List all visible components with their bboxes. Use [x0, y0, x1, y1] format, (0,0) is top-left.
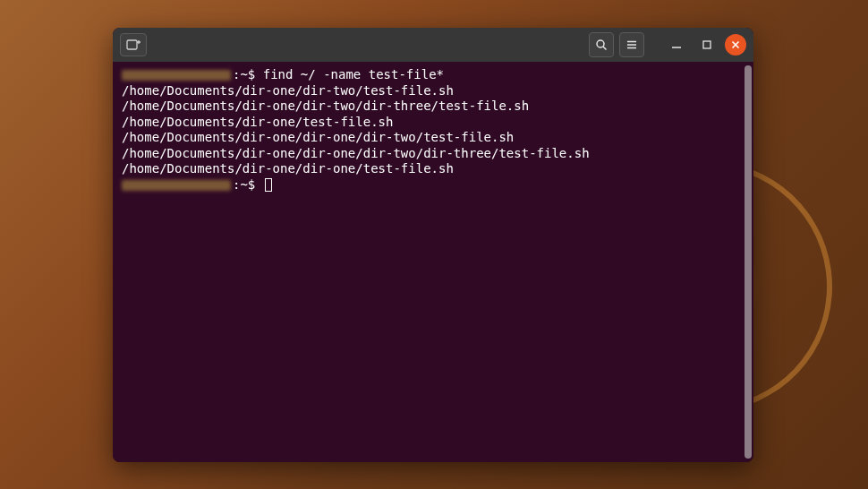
- prompt-line: :~$: [122, 177, 745, 193]
- output-line: /home/Documents/dir-one/dir-one/dir-two/…: [122, 146, 745, 162]
- search-button[interactable]: [589, 32, 614, 57]
- terminal-scrollbar[interactable]: [745, 65, 752, 459]
- output-line: /home/Documents/dir-one/dir-two/test-fil…: [122, 83, 745, 99]
- output-line: /home/Documents/dir-one/dir-two/dir-thre…: [122, 99, 745, 115]
- close-icon: [731, 40, 740, 49]
- window-titlebar[interactable]: [113, 28, 753, 62]
- svg-rect-0: [127, 40, 137, 49]
- new-tab-button[interactable]: [120, 33, 147, 56]
- titlebar-right-controls: [589, 32, 746, 57]
- maximize-button[interactable]: [694, 32, 719, 57]
- prompt-separator: :~$: [233, 67, 263, 82]
- redacted-user-host: [122, 70, 231, 81]
- terminal-body[interactable]: :~$ find ~/ -name test-file* /home/Docum…: [113, 62, 753, 462]
- minimize-icon: [671, 39, 682, 50]
- redacted-user-host: [122, 180, 231, 191]
- svg-point-3: [597, 40, 604, 47]
- menu-button[interactable]: [619, 32, 644, 57]
- output-line: /home/Documents/dir-one/dir-one/test-fil…: [122, 161, 745, 177]
- new-terminal-tab-icon: [126, 39, 140, 51]
- prompt-separator: :~$: [233, 177, 263, 192]
- cursor: [265, 178, 272, 192]
- search-icon: [595, 39, 608, 51]
- hamburger-menu-icon: [625, 39, 638, 51]
- minimize-button[interactable]: [664, 32, 689, 57]
- output-line: /home/Documents/dir-one/test-file.sh: [122, 115, 745, 131]
- svg-line-4: [603, 47, 607, 50]
- maximize-icon: [702, 39, 712, 50]
- titlebar-left-controls: [120, 33, 147, 56]
- terminal-window: :~$ find ~/ -name test-file* /home/Docum…: [113, 28, 753, 462]
- output-line: /home/Documents/dir-one/dir-one/dir-two/…: [122, 130, 745, 146]
- svg-rect-9: [703, 41, 711, 48]
- prompt-line: :~$ find ~/ -name test-file*: [122, 67, 745, 83]
- command-text: find ~/ -name test-file*: [263, 67, 444, 82]
- close-button[interactable]: [725, 34, 746, 56]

● ACTION ITEM:
Above is a listing; report how many of its lines include the word "titlebar", giving the number only.

● RESULT OF THE EXERCISE:
3